Data from Parkart on December 19 showed that Chinese banks raised new mortgage rates for the first time in three years. The data also indicated that Chinese banks’ margins are tightening due to the ongoing slump in the property sector and the slowdown in the Chinese economy.
Data from Singapore-based Data Motion International Trading Pte also showed that the average mortgage rate for first-home buyers in 42 major cities rose to 3.08% last month from a record low of 3.05% in October. The rise in mortgage interest rates remains surprising as the housing market remains in a downward spiral that began three years ago.
China's housing market prices continue to fall despite recent signs of improving sales following a stimulus push that began in late September.
Chinese regulators are directing banks to raise mortgage rates on new loans.
Chinese banks raise mortgage rates for first time in 3 years pic.twitter.com/NlP5RWX0ot
— Barchart (@Barchart) December 19, 2024
Chinese banks are facing record-low net interest margins, but they remain under pressure to shore up their books. That pressure appears to be limiting the central bank’s ability to cut interest rates further.
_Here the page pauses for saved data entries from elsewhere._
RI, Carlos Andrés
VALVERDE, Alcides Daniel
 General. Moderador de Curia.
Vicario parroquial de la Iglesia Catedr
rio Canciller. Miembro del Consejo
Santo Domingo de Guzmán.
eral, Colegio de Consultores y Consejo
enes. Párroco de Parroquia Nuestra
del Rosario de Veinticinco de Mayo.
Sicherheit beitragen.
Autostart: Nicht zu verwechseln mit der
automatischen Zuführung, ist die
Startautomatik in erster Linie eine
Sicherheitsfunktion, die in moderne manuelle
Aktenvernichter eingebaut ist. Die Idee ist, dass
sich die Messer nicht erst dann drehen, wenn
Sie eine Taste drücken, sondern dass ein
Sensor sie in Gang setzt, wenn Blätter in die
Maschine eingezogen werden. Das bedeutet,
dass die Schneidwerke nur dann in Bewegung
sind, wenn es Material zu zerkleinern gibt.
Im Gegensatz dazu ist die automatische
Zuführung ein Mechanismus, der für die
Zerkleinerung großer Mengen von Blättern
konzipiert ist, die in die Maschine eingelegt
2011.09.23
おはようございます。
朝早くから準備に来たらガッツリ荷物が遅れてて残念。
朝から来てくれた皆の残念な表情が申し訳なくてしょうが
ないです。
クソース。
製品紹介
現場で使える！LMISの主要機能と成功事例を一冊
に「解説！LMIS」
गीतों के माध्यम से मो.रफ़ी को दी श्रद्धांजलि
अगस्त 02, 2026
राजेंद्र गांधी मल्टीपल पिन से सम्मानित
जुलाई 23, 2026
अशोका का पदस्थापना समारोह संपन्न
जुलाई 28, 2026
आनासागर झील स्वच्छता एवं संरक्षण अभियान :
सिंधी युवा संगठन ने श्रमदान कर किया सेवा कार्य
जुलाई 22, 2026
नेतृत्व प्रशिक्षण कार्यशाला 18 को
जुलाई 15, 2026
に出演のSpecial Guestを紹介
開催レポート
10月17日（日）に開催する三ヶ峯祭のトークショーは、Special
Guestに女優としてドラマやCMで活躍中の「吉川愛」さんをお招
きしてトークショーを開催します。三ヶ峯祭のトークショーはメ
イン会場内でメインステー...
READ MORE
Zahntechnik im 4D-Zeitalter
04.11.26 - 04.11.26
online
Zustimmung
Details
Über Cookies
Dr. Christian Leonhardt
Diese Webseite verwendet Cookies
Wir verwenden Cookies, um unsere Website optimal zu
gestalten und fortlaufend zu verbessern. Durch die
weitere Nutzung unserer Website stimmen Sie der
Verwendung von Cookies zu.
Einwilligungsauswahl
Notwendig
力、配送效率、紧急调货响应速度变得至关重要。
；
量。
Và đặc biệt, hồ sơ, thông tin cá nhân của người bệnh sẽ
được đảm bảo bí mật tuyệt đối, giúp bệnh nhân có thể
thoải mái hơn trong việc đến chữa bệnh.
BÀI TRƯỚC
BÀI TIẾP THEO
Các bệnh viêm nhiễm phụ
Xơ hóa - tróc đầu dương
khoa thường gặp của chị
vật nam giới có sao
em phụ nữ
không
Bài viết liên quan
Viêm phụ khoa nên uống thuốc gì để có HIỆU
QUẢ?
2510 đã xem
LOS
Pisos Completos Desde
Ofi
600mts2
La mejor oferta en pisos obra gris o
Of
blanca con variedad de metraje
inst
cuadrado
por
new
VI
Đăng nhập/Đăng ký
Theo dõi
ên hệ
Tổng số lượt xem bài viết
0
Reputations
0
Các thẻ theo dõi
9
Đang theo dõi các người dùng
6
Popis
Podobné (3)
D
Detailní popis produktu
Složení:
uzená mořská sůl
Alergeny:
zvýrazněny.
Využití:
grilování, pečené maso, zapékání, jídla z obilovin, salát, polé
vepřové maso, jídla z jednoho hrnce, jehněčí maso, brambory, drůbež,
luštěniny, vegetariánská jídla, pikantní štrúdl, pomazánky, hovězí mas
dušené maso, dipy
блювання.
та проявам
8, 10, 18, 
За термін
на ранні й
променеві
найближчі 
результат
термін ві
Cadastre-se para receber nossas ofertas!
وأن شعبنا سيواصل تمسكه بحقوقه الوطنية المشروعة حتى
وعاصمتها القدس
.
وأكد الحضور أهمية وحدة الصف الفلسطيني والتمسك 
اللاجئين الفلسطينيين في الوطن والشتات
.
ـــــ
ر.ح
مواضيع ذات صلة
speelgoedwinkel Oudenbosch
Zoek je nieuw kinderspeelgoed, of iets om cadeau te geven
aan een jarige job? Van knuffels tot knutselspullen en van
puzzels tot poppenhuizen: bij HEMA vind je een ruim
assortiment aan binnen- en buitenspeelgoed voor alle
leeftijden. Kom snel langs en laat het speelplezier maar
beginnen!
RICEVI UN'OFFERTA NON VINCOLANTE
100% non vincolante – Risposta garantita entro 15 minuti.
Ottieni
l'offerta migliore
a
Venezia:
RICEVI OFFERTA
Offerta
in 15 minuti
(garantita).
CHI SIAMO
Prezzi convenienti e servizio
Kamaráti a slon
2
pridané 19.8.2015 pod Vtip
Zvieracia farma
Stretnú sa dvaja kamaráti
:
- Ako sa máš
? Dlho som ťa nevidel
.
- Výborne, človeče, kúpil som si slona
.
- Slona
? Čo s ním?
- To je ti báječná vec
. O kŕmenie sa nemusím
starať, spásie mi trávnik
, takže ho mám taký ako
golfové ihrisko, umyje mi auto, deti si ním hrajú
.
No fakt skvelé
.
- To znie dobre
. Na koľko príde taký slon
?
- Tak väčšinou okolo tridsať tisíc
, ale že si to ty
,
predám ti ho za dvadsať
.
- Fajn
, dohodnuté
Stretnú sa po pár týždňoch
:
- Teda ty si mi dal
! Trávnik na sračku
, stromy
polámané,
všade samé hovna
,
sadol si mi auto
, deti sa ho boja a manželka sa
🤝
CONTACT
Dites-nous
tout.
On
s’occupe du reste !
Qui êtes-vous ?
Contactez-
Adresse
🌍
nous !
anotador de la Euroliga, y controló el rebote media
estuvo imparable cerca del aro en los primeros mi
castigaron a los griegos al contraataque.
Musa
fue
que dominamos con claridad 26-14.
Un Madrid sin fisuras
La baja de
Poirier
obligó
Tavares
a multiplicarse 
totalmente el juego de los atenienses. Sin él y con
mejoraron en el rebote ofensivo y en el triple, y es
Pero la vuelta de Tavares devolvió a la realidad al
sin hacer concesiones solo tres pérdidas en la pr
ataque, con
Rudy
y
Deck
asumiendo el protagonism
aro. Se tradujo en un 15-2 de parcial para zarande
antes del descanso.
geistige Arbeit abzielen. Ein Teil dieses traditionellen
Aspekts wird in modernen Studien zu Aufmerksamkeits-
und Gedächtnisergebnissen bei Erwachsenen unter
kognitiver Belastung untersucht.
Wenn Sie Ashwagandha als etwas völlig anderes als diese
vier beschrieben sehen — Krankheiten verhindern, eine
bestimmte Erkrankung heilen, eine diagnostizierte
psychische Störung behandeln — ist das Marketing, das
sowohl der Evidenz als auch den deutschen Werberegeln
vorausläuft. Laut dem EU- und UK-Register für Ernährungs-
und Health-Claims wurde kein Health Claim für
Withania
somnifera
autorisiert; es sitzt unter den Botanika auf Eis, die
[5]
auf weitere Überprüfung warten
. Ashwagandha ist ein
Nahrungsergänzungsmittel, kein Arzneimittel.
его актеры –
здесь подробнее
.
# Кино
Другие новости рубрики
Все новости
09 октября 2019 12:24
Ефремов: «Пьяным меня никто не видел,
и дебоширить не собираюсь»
Further rate cuts could signal that next year will add to the challenge for lenders to find ways to cope with lower lending rates.
Shen Ming, director of Beijing-based investment bank Chanson & Co., believes home sales are likely to remain difficult in the near future, making the price increase unjustified from a market perspective.
“Regulators likely directed banks to raise mortgage rates on new loans in a coordinated move, creating enough of a buffer to make further, larger rate cuts next year.”
- Shen Meng, Director at Chanson & Co.
The world’s second-largest economy moved in late September to cut costs on up to $5.3 trillion of outstanding mortgage loans to homeowners to support the property market. The measures will result in an average 50 basis point cut for borrowers and reduce annual interest expenses by about 150 billion yuan ($20.6 billion), central bank governor Pang Gongsheng said.
Figures from Data Motion, which surveyed local bank branches across Chinese cities, also revealed that 17 out of 42 cities raised first-home mortgage rates in November, with cities such as Wuhan, Wenzhou and Changsha recording the biggest increases of 20 basis points.
The rise was driven by guidance from local branches of a supervisory body overseen by the People’s Bank of China (PBOC), a report by Caixin said. The supervisory body, known as the Interest Rate Self-Discipline Mechanism, cited two unnamed bank executives.
The report also revealed that the executives' directives were aimed at easing a "price war" among banks that had undermined profitability as they raced to lower mortgage rates to attract customers.
Official data also showed that combined profits of commercial lenders rose just 0.5% in the first three quarters to 1.9 trillion yuan. The data also showed that total non-performing loans rose to a record 3.4 trillion yuan at the end of September. Net interest margins also narrowed to 1.53%, an all-time low and well below the 1.8% threshold considered necessary to maintain reasonable profitability.
The country’s central bank has cut reserve requirement ratios in recent years to free up low-cost money and address lenders’ profit pressures. Chinese banks have also cut interest rates on deposits to reduce funding costs. The country’s authorities have joined in a pledge to boost capital positions at the country’s biggest state-owned banks using financing from the sale of special sovereign bonds.